Frank Rydzewski
- Rydzewski, 1915

No. 17,99
- Positions: Center, tackle, guard

Personal information
- Born: November 16, 1892 Chicago, Illinois, U.S.
- Died: October 16, 1979 (aged 87) Cook County, Illinois, U.S.
- Listed height: 6 ft 1 in (1.85 m)
- Listed weight: 220 lb (100 kg)

Career information
- College: Notre Dame

Career history
- Fort Wayne (1917); Hammond All-Stars (1919); Massillon Tigers (1919); Cleveland Tigers (1920); Chicago Tigers (1920); Hammond Pros (1920); Chicago Cardinals (1921); Hammond Pros (1922); Chicago Bears (1923); Hammond Pros (1923–1925); Milwaukee Badgers (1925); Hammond Pros (1926);

Awards and highlights
- Consensus All-American (1917);
- Stats at Pro Football Reference

= Frank Rydzewski =

American football player (1892–1979)

Franciszek Xavier "Frank" Rydzewski Jr. (November 16, 1892 – October 16, 1979) was an American football player. He played college football for Notre Dame from 1914 and professional football in 1917 and from 1919 to 1926, including parts of six seasons for the Hammond Pros of the National Football League. He was convicted in 1927 of possession, sale and transportation of liquor and later worked as a real estate broker.
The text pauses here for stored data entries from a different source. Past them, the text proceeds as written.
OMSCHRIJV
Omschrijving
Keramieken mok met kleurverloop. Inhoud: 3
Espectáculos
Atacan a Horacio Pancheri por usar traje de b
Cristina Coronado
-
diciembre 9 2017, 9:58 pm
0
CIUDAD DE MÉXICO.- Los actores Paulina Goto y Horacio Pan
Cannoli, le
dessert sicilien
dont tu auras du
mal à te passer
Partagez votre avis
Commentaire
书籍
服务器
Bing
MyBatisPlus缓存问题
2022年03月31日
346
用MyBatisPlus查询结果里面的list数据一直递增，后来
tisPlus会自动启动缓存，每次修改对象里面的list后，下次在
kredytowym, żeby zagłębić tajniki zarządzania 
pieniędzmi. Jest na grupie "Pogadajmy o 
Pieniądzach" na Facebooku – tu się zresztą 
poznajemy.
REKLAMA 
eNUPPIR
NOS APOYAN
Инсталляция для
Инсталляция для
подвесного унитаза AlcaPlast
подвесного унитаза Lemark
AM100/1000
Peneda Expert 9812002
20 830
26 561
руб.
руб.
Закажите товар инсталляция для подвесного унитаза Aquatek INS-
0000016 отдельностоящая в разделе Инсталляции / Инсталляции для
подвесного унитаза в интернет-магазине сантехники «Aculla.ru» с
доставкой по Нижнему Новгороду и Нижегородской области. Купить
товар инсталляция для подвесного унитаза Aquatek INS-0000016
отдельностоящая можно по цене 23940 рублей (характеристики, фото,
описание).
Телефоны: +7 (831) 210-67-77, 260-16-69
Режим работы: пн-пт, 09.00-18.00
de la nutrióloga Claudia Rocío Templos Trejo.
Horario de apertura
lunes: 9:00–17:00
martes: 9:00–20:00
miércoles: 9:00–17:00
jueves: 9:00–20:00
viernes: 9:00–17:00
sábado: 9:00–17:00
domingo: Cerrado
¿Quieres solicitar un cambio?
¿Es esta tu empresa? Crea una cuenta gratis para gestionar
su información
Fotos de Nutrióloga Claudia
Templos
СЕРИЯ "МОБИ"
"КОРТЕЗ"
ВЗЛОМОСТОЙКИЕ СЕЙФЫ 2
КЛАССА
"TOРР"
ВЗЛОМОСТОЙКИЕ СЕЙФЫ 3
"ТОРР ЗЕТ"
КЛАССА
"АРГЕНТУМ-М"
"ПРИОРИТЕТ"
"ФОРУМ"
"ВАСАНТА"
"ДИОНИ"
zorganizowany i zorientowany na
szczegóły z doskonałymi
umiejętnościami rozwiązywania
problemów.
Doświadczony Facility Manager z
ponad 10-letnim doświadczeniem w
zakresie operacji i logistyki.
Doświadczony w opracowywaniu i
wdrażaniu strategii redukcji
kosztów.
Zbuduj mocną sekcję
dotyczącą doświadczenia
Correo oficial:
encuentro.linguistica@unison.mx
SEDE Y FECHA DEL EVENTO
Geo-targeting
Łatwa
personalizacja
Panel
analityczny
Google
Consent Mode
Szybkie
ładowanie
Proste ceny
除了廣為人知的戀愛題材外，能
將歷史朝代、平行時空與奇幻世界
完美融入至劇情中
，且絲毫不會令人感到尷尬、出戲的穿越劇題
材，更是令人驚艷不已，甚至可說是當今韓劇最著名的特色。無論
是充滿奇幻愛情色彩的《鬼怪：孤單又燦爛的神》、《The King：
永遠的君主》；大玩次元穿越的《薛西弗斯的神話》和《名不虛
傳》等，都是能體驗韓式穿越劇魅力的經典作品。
==Early years and Notre Dame==
Rydzewski was born in 1892 in Chicago and attended St. Stainslaus School in that city. He then enrolled at Notre Dame where he played college football principally as a center, but also at tackle and end, for the Fighting Irish from 1914 to 1917. He was a leader on Notre Dame teams that finished 7–1 in 1915, 8–1 in 1916, and 6–1–1 in 1917. He earned All-American honors in 1917. At the end of Notre Dame's 1917 season, he briefly played professional football (two games) for the Fort Wayne Friars.

==World War I==
Rydzewski enlisted in the Army ordnance department in December 1917, serving there during World War I. He began his service at Camp Grant where he won the camp's wrestling championship. He was then transferred to Montgomery, Alabama.

==Professional football==
After the war, Rydzeski returned to professional football, playing in 1919 for the Hammond All-Stars and Massillon Tigers. In 1920, the first season of the American Professional Football Association (later renamed the National Football League), he played for three teams: Chicago Tigers (three games), Cleveland Tigers (three games), Hammond Pros (one game). In 1921, he played for the Chicago Cardinals, then returned to the Hammond Pros where he played in 1922 (six games), 1923 (six games), 1924 (four games), 1925 (one game), and 1926 (three games). He also played briefly for the Chicago Bears (one game 1923), and Milwaukee Badgers (four games in 1925).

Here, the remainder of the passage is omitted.